#Brüssel – Wo man unbedingt Essen und wo man nicht unbedingt schlafen muss

#Brüssel – Wo man unbedingt Essen und wo man nicht unbedingt schlafen muss

Manchmal hab ich ja das vergnügen ein wenig durch Europa zu reisen um mein Know-How über die Webseite und die Produktdatenbank meines Arbeitgebers an meine Kollegen in den europäischen Niederlassungen weiter geben zu dürfen.

Nach London, Paris, Mailand und Zürich war nun Brüssel an der Reihe. 2 Tage habe ich mit den Kollegen in Belgien verbringen dürfen. Diese sind vor ein paar Wochen vom berühmt berüchtigen Stadtteil Molenbeek nach Zellik gezogen um dort nun in einem schicken Bürogebäude in einem Industiepark zu residieren.

Das Hotel – Waerboom –

Die Nacht habe ich in einem eigentlich sehr ansprechenden Hotel verbringen dürfen. Ansprechend aber irgendwie nur auf den ersten Blick, denn das Zimmer war irgenwie „belgisch“ – sehr klein.

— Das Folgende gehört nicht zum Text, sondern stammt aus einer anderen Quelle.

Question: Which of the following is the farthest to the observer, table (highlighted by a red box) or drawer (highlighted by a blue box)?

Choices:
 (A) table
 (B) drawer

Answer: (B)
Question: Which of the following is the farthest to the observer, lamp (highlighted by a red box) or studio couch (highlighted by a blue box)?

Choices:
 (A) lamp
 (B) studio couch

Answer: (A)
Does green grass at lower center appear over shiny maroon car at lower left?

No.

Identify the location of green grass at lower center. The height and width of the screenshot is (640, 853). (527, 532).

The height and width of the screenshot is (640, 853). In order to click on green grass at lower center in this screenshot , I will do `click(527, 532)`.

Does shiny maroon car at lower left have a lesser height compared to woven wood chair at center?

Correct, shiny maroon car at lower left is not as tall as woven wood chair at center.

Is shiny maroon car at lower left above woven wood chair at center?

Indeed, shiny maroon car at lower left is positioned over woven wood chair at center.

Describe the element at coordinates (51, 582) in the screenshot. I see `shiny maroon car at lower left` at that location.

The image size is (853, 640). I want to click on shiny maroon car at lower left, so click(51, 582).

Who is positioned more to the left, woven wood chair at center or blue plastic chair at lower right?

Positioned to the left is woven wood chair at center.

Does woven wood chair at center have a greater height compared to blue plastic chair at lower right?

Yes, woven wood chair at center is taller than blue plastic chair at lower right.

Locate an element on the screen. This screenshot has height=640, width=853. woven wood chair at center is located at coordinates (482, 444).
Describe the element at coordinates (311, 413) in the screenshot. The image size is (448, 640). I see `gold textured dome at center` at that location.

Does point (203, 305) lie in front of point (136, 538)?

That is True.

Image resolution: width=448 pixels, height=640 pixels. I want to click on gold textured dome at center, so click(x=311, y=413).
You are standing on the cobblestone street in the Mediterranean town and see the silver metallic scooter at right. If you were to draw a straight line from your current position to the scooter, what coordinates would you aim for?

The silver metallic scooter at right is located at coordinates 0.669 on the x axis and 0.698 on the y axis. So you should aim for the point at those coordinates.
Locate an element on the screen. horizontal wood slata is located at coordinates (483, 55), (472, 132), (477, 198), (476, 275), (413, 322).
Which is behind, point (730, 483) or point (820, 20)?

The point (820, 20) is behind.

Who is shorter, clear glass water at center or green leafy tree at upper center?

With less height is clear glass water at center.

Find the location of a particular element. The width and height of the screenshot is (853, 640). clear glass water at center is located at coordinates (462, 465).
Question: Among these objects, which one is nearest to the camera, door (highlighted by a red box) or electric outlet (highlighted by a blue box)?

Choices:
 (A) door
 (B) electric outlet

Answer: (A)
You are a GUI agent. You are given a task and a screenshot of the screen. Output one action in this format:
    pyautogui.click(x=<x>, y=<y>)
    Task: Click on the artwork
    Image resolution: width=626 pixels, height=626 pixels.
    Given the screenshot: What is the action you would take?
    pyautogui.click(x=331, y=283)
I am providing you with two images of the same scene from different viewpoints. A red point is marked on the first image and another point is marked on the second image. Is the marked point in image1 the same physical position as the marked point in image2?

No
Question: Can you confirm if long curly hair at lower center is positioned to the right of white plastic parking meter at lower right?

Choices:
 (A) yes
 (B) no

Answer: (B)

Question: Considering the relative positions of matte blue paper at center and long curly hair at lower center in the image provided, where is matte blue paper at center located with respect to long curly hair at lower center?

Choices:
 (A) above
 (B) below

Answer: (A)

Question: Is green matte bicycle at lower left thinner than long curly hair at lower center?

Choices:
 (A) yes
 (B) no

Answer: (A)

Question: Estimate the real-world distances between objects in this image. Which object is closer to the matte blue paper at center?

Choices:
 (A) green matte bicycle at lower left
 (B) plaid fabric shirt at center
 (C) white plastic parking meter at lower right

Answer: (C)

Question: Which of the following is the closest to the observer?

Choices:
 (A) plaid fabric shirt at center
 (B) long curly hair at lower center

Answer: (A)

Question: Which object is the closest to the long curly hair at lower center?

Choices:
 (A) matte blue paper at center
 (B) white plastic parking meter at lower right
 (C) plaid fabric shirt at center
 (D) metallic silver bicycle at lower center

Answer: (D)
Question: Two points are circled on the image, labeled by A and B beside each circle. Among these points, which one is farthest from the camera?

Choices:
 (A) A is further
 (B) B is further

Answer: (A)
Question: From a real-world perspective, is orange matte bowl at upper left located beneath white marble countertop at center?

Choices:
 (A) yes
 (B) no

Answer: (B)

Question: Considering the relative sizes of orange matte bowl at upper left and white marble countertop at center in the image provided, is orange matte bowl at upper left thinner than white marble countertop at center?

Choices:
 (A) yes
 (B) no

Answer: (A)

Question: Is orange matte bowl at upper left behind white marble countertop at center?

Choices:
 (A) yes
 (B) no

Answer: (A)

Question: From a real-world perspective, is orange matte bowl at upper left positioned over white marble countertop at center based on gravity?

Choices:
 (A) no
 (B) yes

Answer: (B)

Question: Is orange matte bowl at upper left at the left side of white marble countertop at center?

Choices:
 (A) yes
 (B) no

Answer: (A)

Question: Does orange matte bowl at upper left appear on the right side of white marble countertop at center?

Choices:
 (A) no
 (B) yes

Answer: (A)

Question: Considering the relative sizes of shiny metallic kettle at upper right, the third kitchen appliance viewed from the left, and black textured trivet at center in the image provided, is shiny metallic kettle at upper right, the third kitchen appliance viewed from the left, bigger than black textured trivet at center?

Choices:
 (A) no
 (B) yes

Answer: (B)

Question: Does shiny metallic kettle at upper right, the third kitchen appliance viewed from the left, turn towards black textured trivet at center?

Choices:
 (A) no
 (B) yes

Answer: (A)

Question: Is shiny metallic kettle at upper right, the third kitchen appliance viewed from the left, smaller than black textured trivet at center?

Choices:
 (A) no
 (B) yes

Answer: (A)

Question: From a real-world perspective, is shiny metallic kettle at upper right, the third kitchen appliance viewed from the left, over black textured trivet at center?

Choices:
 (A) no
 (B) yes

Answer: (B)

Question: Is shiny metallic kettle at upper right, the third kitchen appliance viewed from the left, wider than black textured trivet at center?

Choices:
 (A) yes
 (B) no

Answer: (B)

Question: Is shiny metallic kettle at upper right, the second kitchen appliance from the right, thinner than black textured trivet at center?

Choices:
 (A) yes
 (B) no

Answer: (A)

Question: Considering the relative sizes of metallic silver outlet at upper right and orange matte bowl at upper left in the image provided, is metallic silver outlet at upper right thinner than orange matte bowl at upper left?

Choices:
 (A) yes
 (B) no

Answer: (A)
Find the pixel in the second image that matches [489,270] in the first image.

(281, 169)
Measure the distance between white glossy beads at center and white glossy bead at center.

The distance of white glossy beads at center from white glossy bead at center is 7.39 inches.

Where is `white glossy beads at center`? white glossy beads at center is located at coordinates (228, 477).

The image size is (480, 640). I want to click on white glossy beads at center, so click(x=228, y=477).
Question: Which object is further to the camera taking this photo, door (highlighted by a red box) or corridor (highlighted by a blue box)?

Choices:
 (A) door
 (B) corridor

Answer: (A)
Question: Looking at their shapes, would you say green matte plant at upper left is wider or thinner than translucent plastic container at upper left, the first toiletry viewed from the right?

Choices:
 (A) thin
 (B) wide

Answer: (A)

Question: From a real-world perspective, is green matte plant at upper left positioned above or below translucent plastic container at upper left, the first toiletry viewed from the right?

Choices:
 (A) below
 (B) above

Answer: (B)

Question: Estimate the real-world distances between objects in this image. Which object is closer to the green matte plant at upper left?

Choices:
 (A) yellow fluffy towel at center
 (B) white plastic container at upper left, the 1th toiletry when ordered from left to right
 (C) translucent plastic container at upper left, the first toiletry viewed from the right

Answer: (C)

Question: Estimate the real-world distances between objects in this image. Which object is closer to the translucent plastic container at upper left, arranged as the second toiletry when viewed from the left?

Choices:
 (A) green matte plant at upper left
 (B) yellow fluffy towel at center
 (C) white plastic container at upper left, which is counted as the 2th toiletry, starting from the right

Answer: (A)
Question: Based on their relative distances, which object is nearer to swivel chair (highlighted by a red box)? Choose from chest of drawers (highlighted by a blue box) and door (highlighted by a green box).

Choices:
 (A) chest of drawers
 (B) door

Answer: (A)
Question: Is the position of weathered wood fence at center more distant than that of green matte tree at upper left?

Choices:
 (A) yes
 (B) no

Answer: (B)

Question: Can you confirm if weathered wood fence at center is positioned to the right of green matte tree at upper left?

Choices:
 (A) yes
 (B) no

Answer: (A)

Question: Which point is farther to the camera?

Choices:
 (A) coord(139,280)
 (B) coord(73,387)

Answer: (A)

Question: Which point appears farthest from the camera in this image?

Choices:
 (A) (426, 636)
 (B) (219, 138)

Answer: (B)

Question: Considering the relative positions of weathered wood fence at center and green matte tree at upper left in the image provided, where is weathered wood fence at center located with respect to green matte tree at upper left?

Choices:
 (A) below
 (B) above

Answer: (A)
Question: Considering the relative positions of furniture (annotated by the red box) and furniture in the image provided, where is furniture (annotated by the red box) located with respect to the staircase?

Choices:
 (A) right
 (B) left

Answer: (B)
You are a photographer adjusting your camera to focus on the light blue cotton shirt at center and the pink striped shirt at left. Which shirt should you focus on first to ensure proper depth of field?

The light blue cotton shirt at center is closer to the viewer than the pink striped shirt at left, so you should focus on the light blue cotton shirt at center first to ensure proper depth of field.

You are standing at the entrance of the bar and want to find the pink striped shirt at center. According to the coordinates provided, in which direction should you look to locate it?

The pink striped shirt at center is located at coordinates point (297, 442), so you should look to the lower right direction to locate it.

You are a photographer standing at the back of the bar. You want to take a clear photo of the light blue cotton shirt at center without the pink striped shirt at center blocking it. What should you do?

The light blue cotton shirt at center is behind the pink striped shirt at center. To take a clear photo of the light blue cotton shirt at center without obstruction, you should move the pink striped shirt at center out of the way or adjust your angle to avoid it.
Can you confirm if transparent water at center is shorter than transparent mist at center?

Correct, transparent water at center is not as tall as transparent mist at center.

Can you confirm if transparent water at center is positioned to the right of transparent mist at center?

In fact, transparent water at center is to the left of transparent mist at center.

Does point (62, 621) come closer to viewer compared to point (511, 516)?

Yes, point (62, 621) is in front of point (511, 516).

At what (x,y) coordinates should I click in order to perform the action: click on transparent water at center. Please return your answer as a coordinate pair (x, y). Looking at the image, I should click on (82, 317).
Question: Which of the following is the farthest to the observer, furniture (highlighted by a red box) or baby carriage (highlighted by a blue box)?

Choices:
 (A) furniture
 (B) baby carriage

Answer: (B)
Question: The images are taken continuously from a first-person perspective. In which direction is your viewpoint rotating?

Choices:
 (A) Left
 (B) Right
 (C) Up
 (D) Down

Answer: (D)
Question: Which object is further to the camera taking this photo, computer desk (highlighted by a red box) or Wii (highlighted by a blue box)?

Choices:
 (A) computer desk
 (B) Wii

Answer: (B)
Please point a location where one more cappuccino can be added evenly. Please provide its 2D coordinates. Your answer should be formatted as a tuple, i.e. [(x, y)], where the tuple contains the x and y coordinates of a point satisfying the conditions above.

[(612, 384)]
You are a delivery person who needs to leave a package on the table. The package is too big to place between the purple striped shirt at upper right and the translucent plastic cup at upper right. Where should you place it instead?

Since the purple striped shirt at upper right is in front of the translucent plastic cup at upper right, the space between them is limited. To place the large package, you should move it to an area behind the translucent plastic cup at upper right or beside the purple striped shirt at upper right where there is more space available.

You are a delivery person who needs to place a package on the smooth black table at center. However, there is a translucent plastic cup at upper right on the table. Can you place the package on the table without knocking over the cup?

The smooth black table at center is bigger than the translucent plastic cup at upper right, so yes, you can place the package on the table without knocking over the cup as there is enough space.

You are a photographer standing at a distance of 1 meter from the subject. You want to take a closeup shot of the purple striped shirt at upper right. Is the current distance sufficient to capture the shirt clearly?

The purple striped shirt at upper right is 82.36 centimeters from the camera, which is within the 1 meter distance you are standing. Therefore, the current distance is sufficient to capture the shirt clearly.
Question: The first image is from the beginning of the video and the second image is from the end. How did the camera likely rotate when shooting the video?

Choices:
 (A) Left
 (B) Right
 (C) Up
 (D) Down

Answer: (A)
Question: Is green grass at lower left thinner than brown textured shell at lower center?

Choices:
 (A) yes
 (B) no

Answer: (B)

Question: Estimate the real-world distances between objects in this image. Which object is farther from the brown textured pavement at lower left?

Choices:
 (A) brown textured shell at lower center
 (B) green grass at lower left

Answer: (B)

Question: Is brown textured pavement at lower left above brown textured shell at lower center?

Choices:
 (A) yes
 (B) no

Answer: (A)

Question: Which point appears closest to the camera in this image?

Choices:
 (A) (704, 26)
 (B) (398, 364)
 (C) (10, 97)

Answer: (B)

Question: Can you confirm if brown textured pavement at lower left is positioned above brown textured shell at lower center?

Room 21 - Hotel Waerboom - Brusseles
Zimmer 21 im Hotel Waerboom in Brüssel – Klein aber fein

Wäre das Zimmer nicht gleichzeitig auch extrem hellhörig gewesen, es gäbe fast keinen Grund zur Klage. Denn auch das wirklich sehr schön gestaltete Bad war jetzt nicht so ganz auf mich ausgelegt. Statt einer Dusche erwartete mich ein wirklich sehr schöne Badewanne, die sich in das Konzept des Zimmers prima einfüge – leider auch in der Größe. Duschen wollte ich mangels Vorhang und Halterung aber nicht, auch um nicht den Boden zu ruinieren.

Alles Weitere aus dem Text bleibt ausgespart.